Die Schneeschuhe fristen seit langem ein klägliches Kellerdasein und wollten endlich befreit werden. Vielfältige, mögliche Ziele für eine Schneeschuhtour machen die Entscheidung meist nicht einfach. Da kam mir ein Bild eines Freundes der Sozialen Medien zu Hilfe. Ein Solitärbaum, inmitten einer unverspurten Schneelandschaft, getaucht in goldenes Sonnenlicht. Peng! Ich war verliebt. In diesen Baum. Ja, das geht. Und nein, ich bin nicht verrückt. Oder doch, ein bisschen. Es ist, wie so oft, eine Sache des Blickwinkels. Je größer Dachschaden, desto besser der Blick auf die Sterne.
Schnell fand ich heraus, wo dieser Baum steht und stellte fest, dass ich ihm wohl schon öfters früher begegnet bin, ohne ihn eines Blickes zu würdigen, auf dem Weg zum Pfingstboden.
Das Ziel stand also fest, doch den Tag verschob ich aus wettertechnischen und anderen Gründen von Donnerstag auf Samstag. Ausserdem kündeten die Buschtrommeln von einem vielversprechenden Live Gig mit Schwester Gaby in der Seekuh am Samstagabend. Die erfreuliche Kombination von Bergen und Blues hat Seltenheitswert und übt auf mich immer einen besonderen Reiz aus.
Nutze den Tag!
Überraschend klinkte sich am Samstagmorgen zwischen Rucksackpacken und Abfahrt noch ein geschätzter Bergfreund in die Vorfreude ein und spontan entschied ich mich für die Kleinstgruppe.
Nach einer ziemlich vernebelten Fahrt Richtung Alpstein schwand kurzfristig die Hoffnung auf einen Sonnentag. Doch mit zunehmender Höhe fuhren wir aus dem Dunst hinaus und kurz vor unserem Startpunkt Schwägalp direkt in eine strahlende Wintermärchenlandschaft hinein.
Klirrende Kälte empfing uns, die ersten paar Meter in der Sonne brachten das Blut jedoch schnell in Wallung. Wir liessen uns von der majestätischen Bergkulisse verzaubern, atmeten den Duft unverbrauchten Schnees und tauchten für ein paar Stunden ein in die Schönheit der Welt.
Manchmal muss man genauer hinschauen und den Blick ruhen lassen. Manchmal sind die grossartigsten Kunstwerke unscheinbar und leicht zu übersehen. Hier und da aus der Schneedecke herausragende, braune Halme. Mit Schneekristallen herausgeputzt, verwandelt in winzige Eisprinzessinnen. Von der Sonne geküsst feierten sie fulminant die Vereinigung und Vergänglichkeit.

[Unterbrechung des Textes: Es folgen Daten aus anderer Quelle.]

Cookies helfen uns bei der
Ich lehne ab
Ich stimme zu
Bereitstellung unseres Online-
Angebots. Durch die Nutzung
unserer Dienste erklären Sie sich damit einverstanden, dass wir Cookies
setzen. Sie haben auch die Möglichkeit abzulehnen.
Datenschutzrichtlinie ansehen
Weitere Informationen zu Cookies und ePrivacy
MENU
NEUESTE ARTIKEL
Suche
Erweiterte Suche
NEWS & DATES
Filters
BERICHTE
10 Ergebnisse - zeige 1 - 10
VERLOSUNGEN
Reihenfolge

Ein ganz kurzer Moment nur…mein Blick, das Licht und die Schneekristalle. Wir wurden für die Dauer eines Wimpernschlags eins.

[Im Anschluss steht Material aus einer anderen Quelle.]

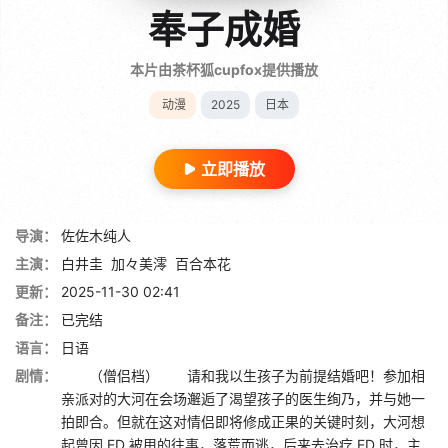
奉子成婚
本片由茶杯狐cupfox提供播放
动漫
2025
日本
立即播放
导演：
佐佐木纯人
主演：
白井圭
加々美澪
百合本花
更新：
2025-11-30 02:41
备注：
已完结
语言：
日语
剧情：
（僧侣档） 请和我以生孩子为前提结婚吧！参加相
亲派对的大河在会场邂逅了渴望孩子的医生绚乃，并与她一
拍即合。但就在这对情侣即将修成正果的关键时刻，大河想
起曾因 ED 被甩的往事，落荒而逃，后来去治疗 ED 时，主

Man möchte schreien vor Glück und niederknien vor dem Zauber und der Schönheit des Augenblicks. Was ich dann auch tat.
Mein Baum grüsste uns schon von Weitem und wurde mit zahlreichen, bewundernden Blicken bedacht. Zum Dank präsentierte er sich dann beim Abstieg stolz im goldenen Abendlicht. Glücklich staunend konnte ich mich kaum von dem Anblick lösen.
Langsam versank die Sonne hinter den Hügeln, zurück bei der Schwägalp streckte schon die Nacht ihre kalten Finger nach uns aus. Im Auto zeigte das Thermometer -12°. Grund genug, uns vor der Heimfahrt noch mit einem Kaffee aufzuwärmen.
Müde zurück im Städtchen war ich hin- und hergerissen. Bett nach Dusche oder Musik nach Dusche? Glück kann man manchmal nicht still ertragen. Manchmal will es laut und stürmisch gefeiert werden. Die Schwester lockte – es gab kein Entrinnen. Ich entschied ich mich für Musik nach Dusche.
Keine Glöckchen klingelten, kein leiser Schnee rieselte und es wurde keine stille Nacht. Dafür gabs ordentlich was auf die Ohren: erdige und himmlische Rockmusik vom Feinsten.
Schwester Gaby heizte der altehrwürdigen Stehkuh ordentlich ein und wir transpirierten mit einer grossen, gutgelaunten Fangemeinde genüsslich hüpfend vor uns hin.
Es gibt Tage im Leben, die schmuggeln sich wie kostbare Perlen zwischen die eintönigen Strasssteine der Alltags-Kette. Gestern war wieder so ein Glückstag.